It would seem that the self-serving Maine Department of Education has once again succeeded in making certain that Maine continues on its downward spiral. Maine was once near the top in this country in providing quality public school education. Now, there are 21 states that are doing a better job than Maine in educating young people.

The punitive Department of Education has so intimidated the members of the SAD 58 School Board that it will not even consider trying to restore K-12 education programs in the respective towns.

Maine has a new governor who says he wants “to put people first.” If he can appoint a commissioner of education who agrees with him, then, perhaps, together they can adjust the rules about the minimum number of students necessary to operate a Maine high school. The policy of demanding the long-distance busing of students to big-box schools or else be fined hundreds of thousands of taxpayer dollars for noncompliance should be rescinded.

These days, petroleum prices, by themselves, should discourage more long-distance busing of high school students. Self-sufficiency, sustainability and conservation should become a true reality and not just something to talk about.

The western mountains of Maine are unique. The whole area represents “Maine, the way life should be.” The small towns that make up SAD 58 should be allowed to provide quality public school education for all of the young people who still live in them. The reasons for school consolidation (teacher shortages and limited curriculums) are gone; they are a thing of the past. There is no real shortage of teachers, and existing electronic technology provides unlimited curriculum possibilities.

At present, there are at least 16 towns in remote, out-of-the-way places in Maine that have been allowed to provide K-12 programs for their young people. The K-12 North Haven school program has 70 students and has been rated by the Maine Department of Education as “exemplary.”

A K-12 program in Stratton would also have 70 students. With a lot of work and planning, perhaps it could become possible to provide yet another “exemplary” program in Stratton-Eustis.

Rangeley presently provides a quality K-12 program for about 216 students. A Phillips K-12 program would have approximately 219 students.

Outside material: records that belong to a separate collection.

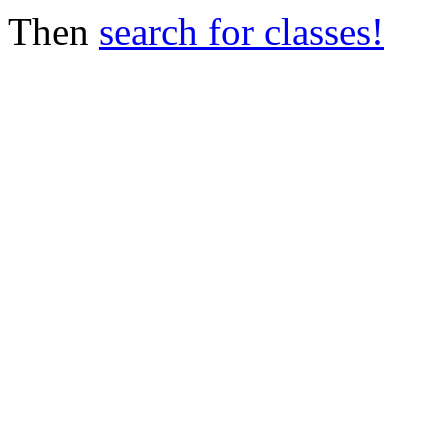
Then
search for classes!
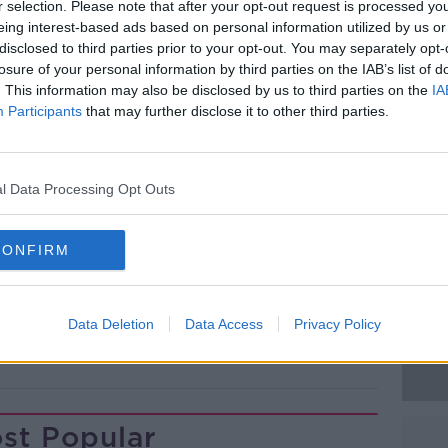
off one day after a rapturous welcome on
r selection. Please note that after your opt-out request is processed y
ings to his flock urging them to 'Go and
eing interest-based ads based on personal information utilized by us or
disclosed to third parties prior to your opt-out. You may separately opt-
losure of your personal information by third parties on the IAB’s list of
d, the city's metro system broke down due
. This information may also be disclosed by us to third parties on the
IA
Participants
that may further disclose it to other third parties.
eople to cram into buses, and taxis or walk
 170 countries are expected to attend
#AD
l Data Processing Opt Outs
lly lasts a week, and wraps up on Sunday.
CONFIRM
Data Deletion
Data Access
Privacy Policy
Learn more
st Popular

Strong would have about 199 students, and Kingfield would have about 138 students in grades K-12.

If the SAD 58 directors are unsure of just how to go about planning how to restart K-12 programs in their respective towns, they should be able to get good advice and help from school directors in any of the other 16 towns that are providing K-12 programs at the present time.

Complete educational programs in the four SAD 58 towns would be a win-win situation for all area young people, all of the towns and all of the taxpayers.

It is way past time that taxpaying citizens stand up and insist that the Maine Department of Education repeal its punitive rules, and that our elected school officials do the right thing for the area young people.

David A. Holmes is a former math and science teacher for more than 30 years, including 22 years as teacher and principal at three high schools. He lives in Kingfield.